Material provided

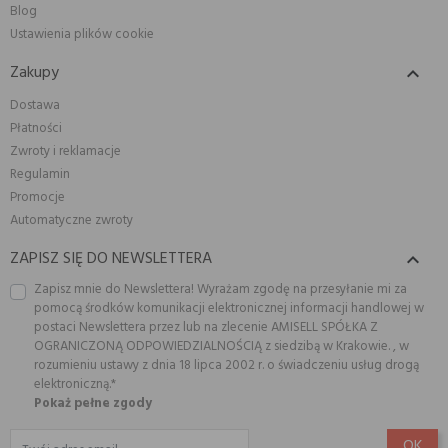
Blog
Ustawienia plików cookie
Zakupy

Dostawa
Płatności
Zwroty i reklamacje
Regulamin
Promocje
Automatyczne zwroty
ZAPISZ SIĘ DO NEWSLETTERA

Zapisz mnie do Newslettera! Wyrażam zgodę na przesyłanie mi za
pomocą środków komunikacji elektronicznej informacji handlowej w
postaci Newslettera przez lub na zlecenie AMISELL SPÓŁKA Z
OGRANICZONĄ ODPOWIEDZIALNOŚCIĄ z siedzibą w Krakowie. , w
rozumieniu ustawy z dnia 18 lipca 2002 r. o świadczeniu usług drogą
elektroniczną.*
Pokaż pełne zgody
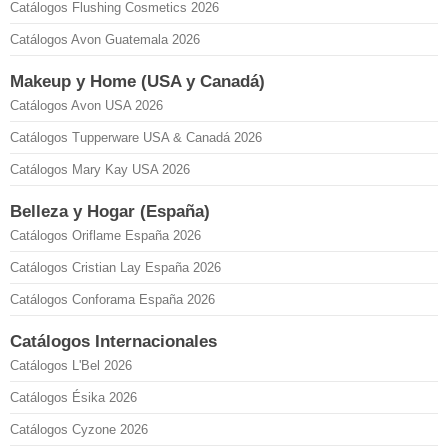
Catálogos Flushing Cosmetics 2026
Catálogos Avon Guatemala 2026
Makeup y Home (USA y Canadá)
Catálogos Avon USA 2026
Catálogos Tupperware USA & Canadá 2026
Catálogos Mary Kay USA 2026
Belleza y Hogar (España)
Catálogos Oriflame España 2026
Catálogos Cristian Lay España 2026
Catálogos Conforama España 2026
Catálogos Internacionales
Catálogos L'Bel 2026
Catálogos Ésika 2026
Catálogos Cyzone 2026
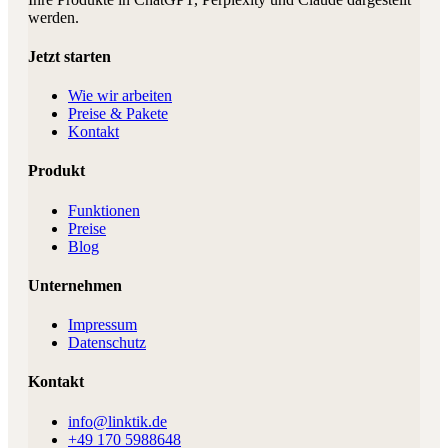
werden.
Jetzt starten
Wie wir arbeiten
Preise & Pakete
Kontakt
Produkt
Funktionen
Preise
Blog
Unternehmen
Impressum
Datenschutz
Kontakt
info@linktik.de
+49 170 5988648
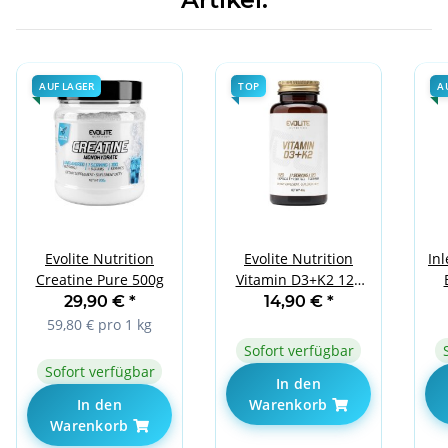
AUF LAGER
TOP
A
Evolite Nutrition
Evolite Nutrition
Inl
Creatine Pure 500g
Vitamin D3+K2 120
Caps
29,90 €
*
14,90 €
*
59,80 € pro 1 kg
Sofort verfügbar
Sofort verfügbar
In den
In den
Warenkorb
Warenkorb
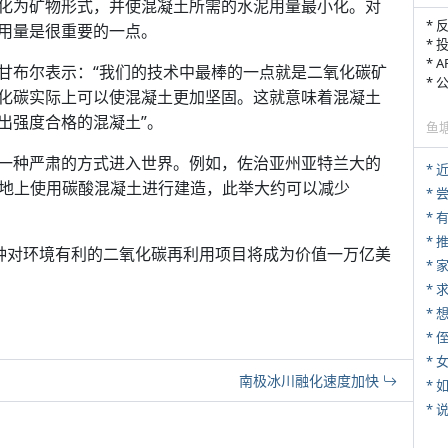
化为矿物形式，并使混凝土所需的水泥用量最小化。对
* 
用量是很重要的一点。
* 
* 
斯提·甘布尔表示：“我们的技术中最棒的一点就是二氧化碳矿
*
化碳实际上可以使混凝土更加坚固。这就意味着混凝土
出强度合格的混凝土”。
鱼
一种严肃的方式进入世界。例如，佐治亚州亚特兰大的
*
的土地上使用碳酸混凝土进行建造，此举大约可以减少
*
*
这种对环境有利的二氧化碳再利用项目将成为价值一万亿美
*
*
* 
*
南极冰川融化速度加快
*
*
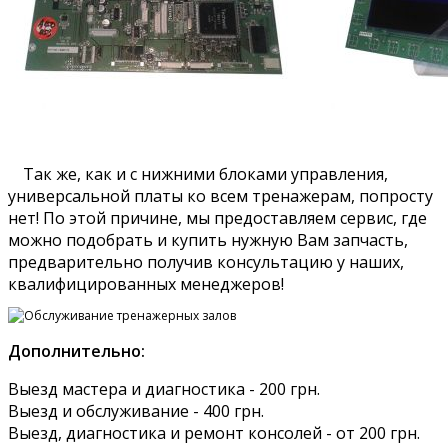
Так же, как и с нижними блоками управления,
универсальной платы ко всем тренажерам, попросту
нет! По этой причине, мы предоставляем сервис, где
можно подобрать и купить нужную Вам запчасть,
предварительно получив консультацию у наших,
квалифицированных менеджеров!
Дополнительно:
Выезд мастера и диагностика - 200 грн.
Выезд и обслуживание - 400 грн.
Выезд, диагностика и ремонт консолей - от 200 грн.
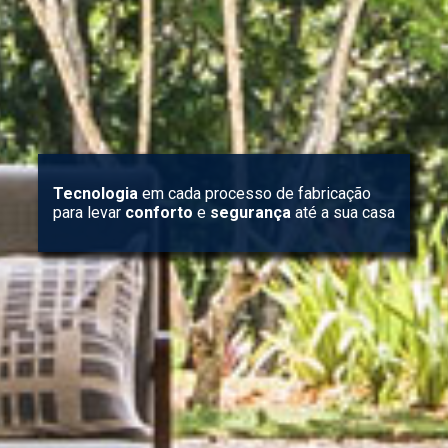
Tecnologia
em cada processo de fabricação
para levar
conforto
e
segurança
até a sua casa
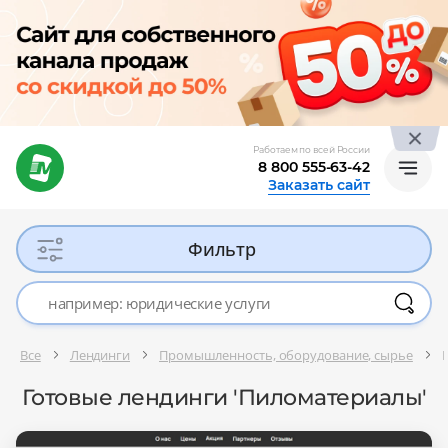
Работаем по всей России
8 800 555-63-42
Заказать сайт
Фильтр
Все
Лендинги
Промышленность, оборудование, сырье
Готовые лендинги 'Пиломатериалы'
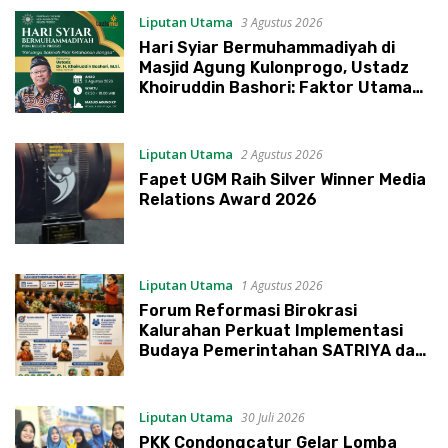
Liputan Utama
3 Agustus 2026
Hari Syiar Bermuhammadiyah di
Masjid Agung Kulonprogo, Ustadz
Khoiruddin Bashori: Faktor Utama
Keluarga Sakinah Adalah Agama
Liputan Utama
2 Agustus 2026
Fapet UGM Raih Silver Winner Media
Relations Award 2026
Liputan Utama
1 Agustus 2026
Forum Reformasi Birokrasi
Kalurahan Perkuat Implementasi
Budaya Pemerintahan SATRIYA dan
Nilai Kepamongan DIY
Liputan Utama
30 Juli 2026
PKK Condongcatur Gelar Lomba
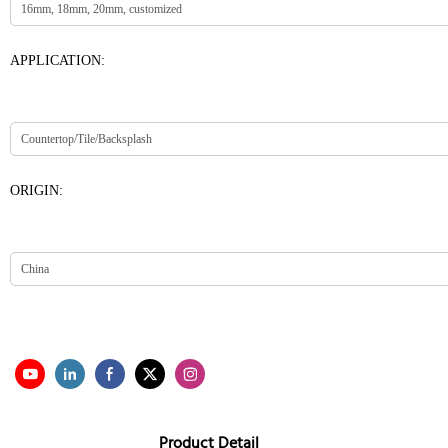
APPLICATION:
ORIGIN:
Product Detail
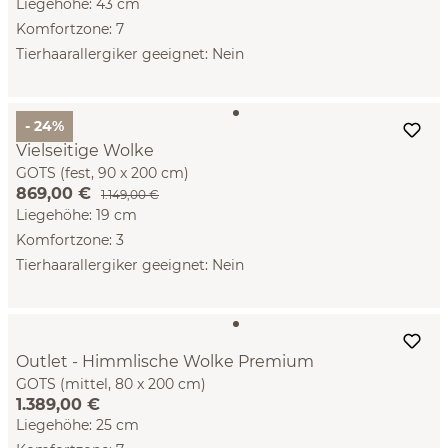
Liegehöhe: 43 cm
Komfortzone: 7
Tierhaarallergiker geeignet: Nein
- 24%
Vielseitige Wolke
GOTS (fest, 90 x 200 cm)
869,00 €
1.149,00 €
Liegehöhe: 19 cm
Komfortzone: 3
Tierhaarallergiker geeignet: Nein
Outlet - Himmlische Wolke Premium
GOTS (mittel, 80 x 200 cm)
1.389,00 €
Liegehöhe: 25 cm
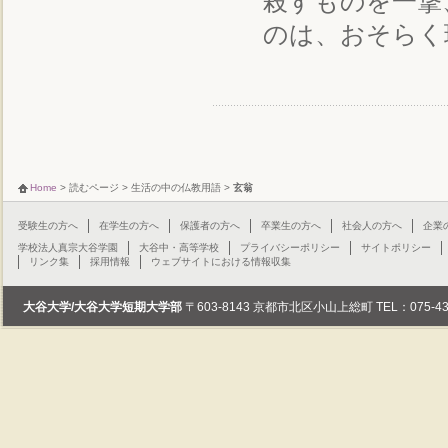
殺すものを一撃
のは、おそらく
Home
>
読むページ
>
生活の中の仏教用語
>
玄翁
受験生の方へ
在学生の方へ
保護者の方へ
卒業生の方へ
社会人の方へ
企業
学校法人真宗大谷学園
大谷中・高等学校
プライバシーポリシー
サイトポリシー
リンク集
採用情報
ウェブサイトにおける情報収集
大谷大学/大谷大学短期大学部
〒603-8143 京都市北区小山上総町 TEL：075-432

Exercise directions
Only lines belong in the copy, not pictures: write out exactly the lines of the records from the first through the one holding "Zapisz mnie do".

Answer to this exercise
Blog
Ustawienia plików cookie
Zakupy

Dostawa
Płatności
Zwroty i reklamacje
Regulamin
Promocje
Automatyczne zwroty
ZAPISZ SIĘ DO NEWSLETTERA

Zapisz mnie do Newslettera! Wyrażam zgodę na przesyłanie mi za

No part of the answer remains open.